Not only reliability

Reliability is not the only concern. Systems need to be practical, easy to use, fast and responsive. As much as possible, users should experience what they believe is a single, reliable, fast computer. The distributed system hides the fact that it has many unreliable and perhaps slow components.

Performance efficiency and reliability were among the quality characteristics discussed in Chapter 10. In this chapter and the following chapters, I will focus on the end-user experience of these quality characteristics. In particular, I will consider performance efficiency and reliability in terms of the following quantitative metrics:

  • Throughput: the total number of requests handled for some duration (e.g., a website might have a throughput of 10,000 requests per second)

  • Response time: the total time to respond to a single request (e.g., on average it might take 100ms to respond to a request)

  • Latency: the amount of delay caused by the network (e.g., there might be a 140ms latency for requests between Sydney and Silicon Valley due to the speed of light)

  • Scalability: how well the site grows with demand (e.g., if the same software can support more users by installing additional servers, then the site is scalable)
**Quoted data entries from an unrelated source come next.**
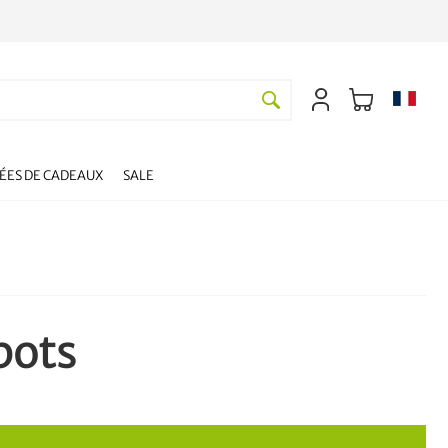
DÉES DE CADEAUX
SALE
pots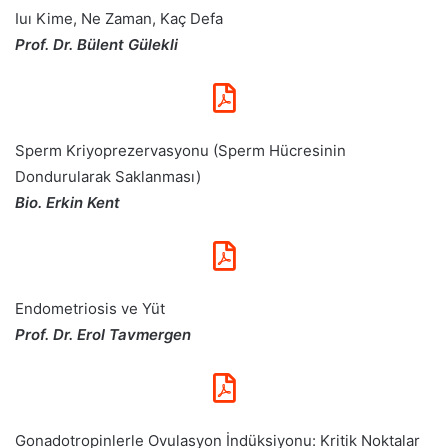
Iuı Kime, Ne Zaman, Kaç Defa
Prof. Dr. Bülent Gülekli
Sperm Kriyoprezervasyonu (Sperm Hücresinin
Dondurularak Saklanması)
Bio. Erkin Kent
Endometriosis ve Yüt
Prof. Dr. Erol Tavmergen
Gonadotropinlerle Ovulasyon İndüksiyonu: Kritik Noktalar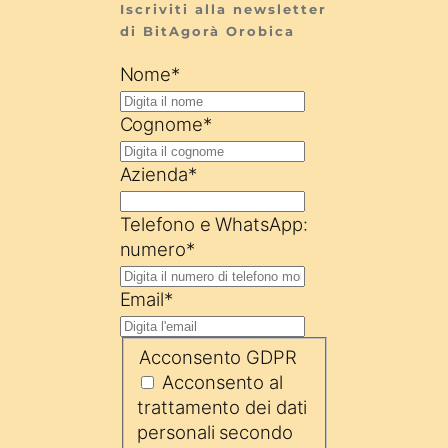
Iscriviti alla newsletter 
di BitAgorà Orobica
Nome
*
Cognome
*
Azienda
*
Telefono e WhatsApp:
numero
*
Email
*
Acconsento GDPR
Acconsento al
trattamento dei dati
personali secondo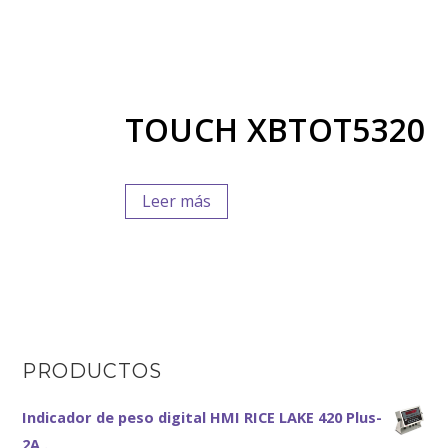
TOUCH XBTOT5320
Leer más
PRODUCTOS
Indicador de peso digital HMI RICE LAKE 420 Plus-
2A .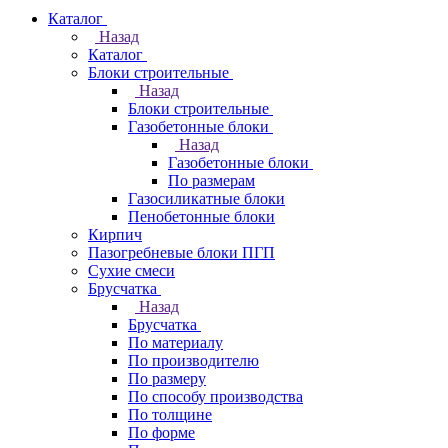
Каталог
Назад
Каталог
Блоки строительные
Назад
Блоки строительные
Газобетонные блоки
Назад
Газобетонные блоки
По размерам
Газосиликатные блоки
Пенобетонные блоки
Кирпич
Пазогребневые блоки ПГП
Сухие смеси
Брусчатка
Назад
Брусчатка
По материалу
По производителю
По размеру
По способу производства
По толщине
По форме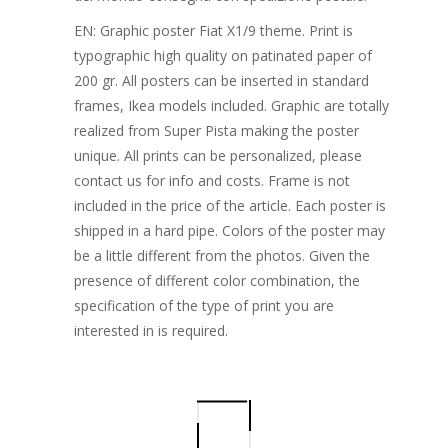
EN: Graphic poster Fiat X1/9 theme. Print is
typographic high quality on patinated paper of
200 gr. All posters can be inserted in standard
frames, Ikea models included. Graphic are totally
realized from Super Pista making the poster
unique. All prints can be personalized, please
contact us for info and costs. Frame is not
included in the price of the article. Each poster is
shipped in a hard pipe. Colors of the poster may
be a little different from the photos. Given the
presence of different color combination, the
specification of the type of print you are
interested in is required.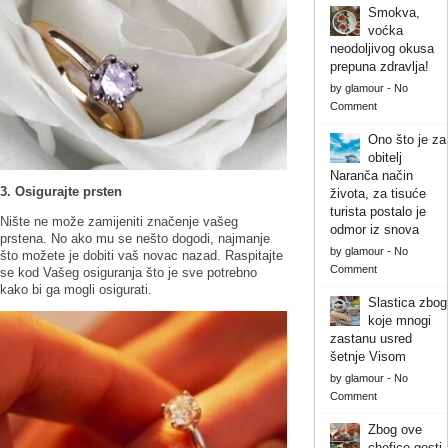
Smokva,
voćka
neodoljivog okusa
prepuna zdravlja!
by
glamour
-
No
Comment
Ono što je za
obitelj
Naranča način
3. Osigurajte prsten
života, za tisuće
turista postalo je
Nište ne može zamijeniti značenje vašeg
odmor iz snova
prstena. No ako mu se nešto dogodi, najmanje
by
glamour
-
No
što možete je dobiti vaš novac nazad. Raspitajte
Comment
se kod Vašeg osiguranja što je sve potrebno
kako bi ga mogli osigurati.
Slastica zbog
koje mnogi
zastanu usred
šetnje Visom
by
glamour
-
No
Comment
Zbog ove
chefice gosti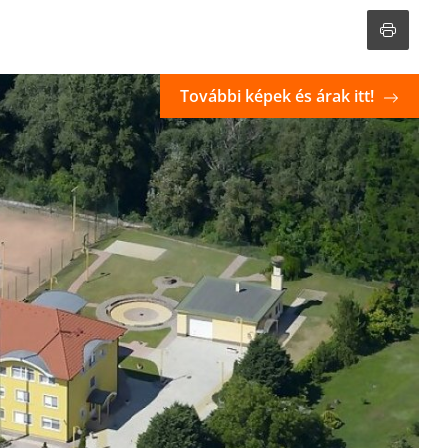
További képek és árak itt!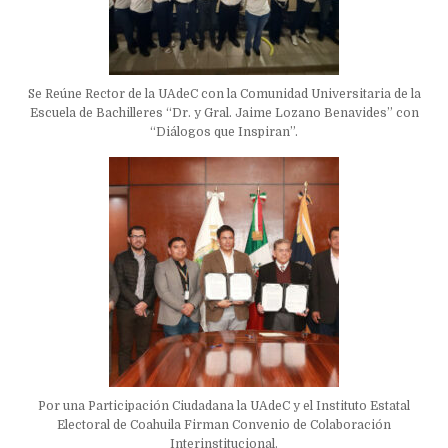
Se Reúne Rector de la UAdeC con la Comunidad Universitaria de la
Escuela de Bachilleres “Dr. y Gral. Jaime Lozano Benavides” con
“Diálogos que Inspiran”.
Por una Participación Ciudadana la UAdeC y el Instituto Estatal
Electoral de Coahuila Firman Convenio de Colaboración
Interinstitucional.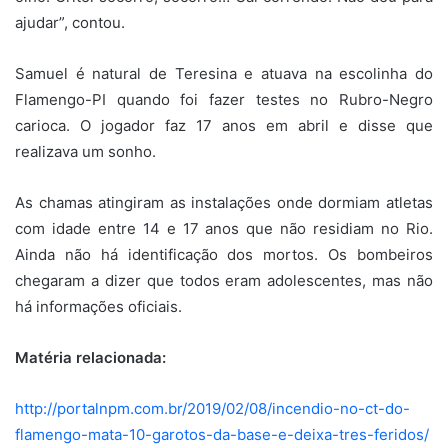
ajudar”, contou.
Samuel é natural de Teresina e atuava na escolinha do
Flamengo-PI quando foi fazer testes no Rubro-Negro
carioca. O jogador faz 17 anos em abril e disse que
realizava um sonho.
As chamas atingiram as instalações onde dormiam atletas
com idade entre 14 e 17 anos que não residiam no Rio.
Ainda não há identificação dos mortos. Os bombeiros
chegaram a dizer que todos eram adolescentes, mas não
há informações oficiais.
Matéria relacionada:
http://portalnpm.com.br/2019/02/08/incendio-no-ct-do-
flamengo-mata-10-garotos-da-base-e-deixa-tres-feridos/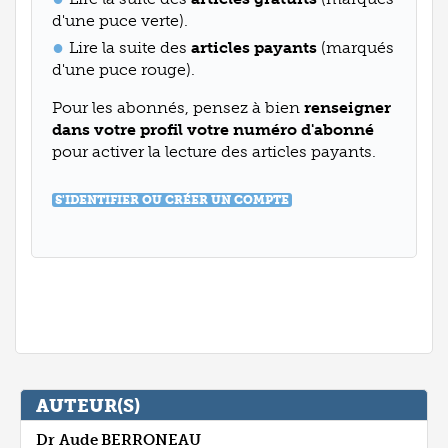
d'une puce verte).
Lire la suite des
articles payants
(marqués
d'une puce rouge).
Pour les abonnés, pensez à bien
renseigner
dans votre profil votre numéro d'abonné
pour activer la lecture des articles payants.
S'IDENTIFIER OU CRÉER UN COMPTE
AUTEUR(S)
Dr Aude
BERRONEAU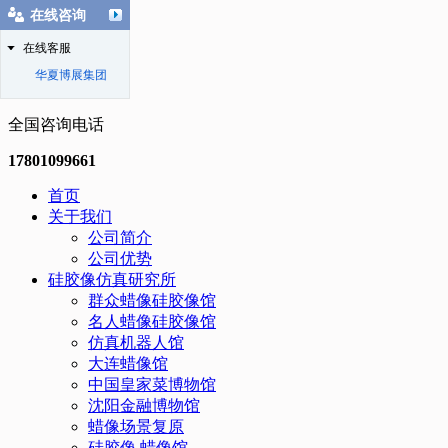
在线咨询
在线客服
华夏博展集团
全国咨询电话
17801099661
首页
关于我们
公司简介
公司优势
硅胶像仿真研究所
群众蜡像硅胶像馆
名人蜡像硅胶像馆
仿真机器人馆
大连蜡像馆
中国皇家菜博物馆
沈阳金融博物馆
蜡像场景复原
硅胶像.蜡像馆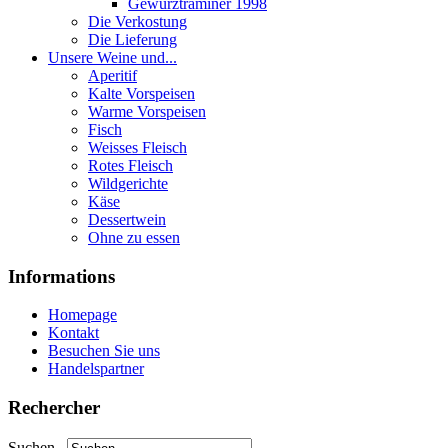
Gewurztraminer 1998
Die Verkostung
Die Lieferung
Unsere Weine und...
Aperitif
Kalte Vorspeisen
Warme Vorspeisen
Fisch
Weisses Fleisch
Rotes Fleisch
Wildgerichte
Käse
Dessertwein
Ohne zu essen
Informations
Homepage
Kontakt
Besuchen Sie uns
Handelspartner
Rechercher
Suchen...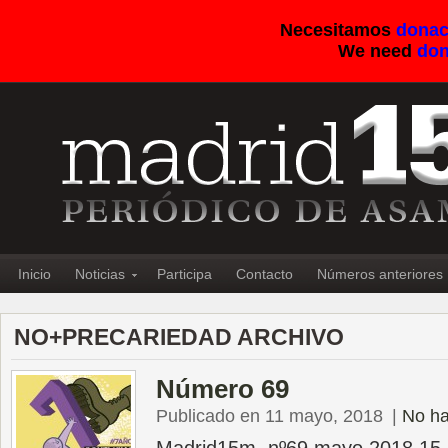
Necesitamos
donac
We need
don
Inicio
Noticias
Participa
Contacto
Números anteriores
NO+PRECARIEDAD ARCHIVO
Número 69
Publicado en 11 mayo, 2018
|
No ha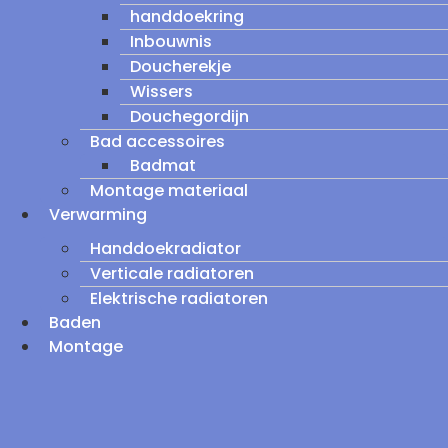
handdoekring
Inbouwnis
Doucherekje
Wissers
Douchegordijn
Bad accessoires
Badmat
Montage materiaal
Verwarming
Handdoekradiator
Verticale radiatoren
Elektrische radiatoren
Baden
Montage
  • Availability: the proportion of the time users can access the system (e.g., Google is said to routinely achieve 99.999% availability: less than 5.26 minutes of downtime per year [4]

Distributed architectures

In this and the following two chapters, I will address how to build reliable systems on unreliable networks, in three parts:

  1. In this chapter, I will explore the architectures that allow multiple servers to be combined to appear as a single system (Chapter 12)

  2. Next, I will explore how to ensure that combining multiple servers does not result in data loss or corruption (Chapter 13)

  3. Finally, I will explore how to increase performance so that reliable does not mean slow (Chapter 14)


1. van Steen and Tanenbaum (2016) ‘A brief introduction to distributed systems’, Computing, no. 98, pp. 697-1009.
2. These fallacies are attributed to Peter Deutch while working at Sun Microsystems.
3. In the early days of the web, some websites were only available during ‘business hours’ and many others had routine maintenance that prevented use every night from midnight to 1am.
4. Sometimes a distinction is made between availability and reliability. In such cases, availability refers to the system’s schedule. Reliability refers to what proportion of the scheduled time the system is actually available. For example, a system that works perfectly except for scheduled maintenance on Sunday mornings from 1 am to 2 am has 99.4% availability and 100% reliability.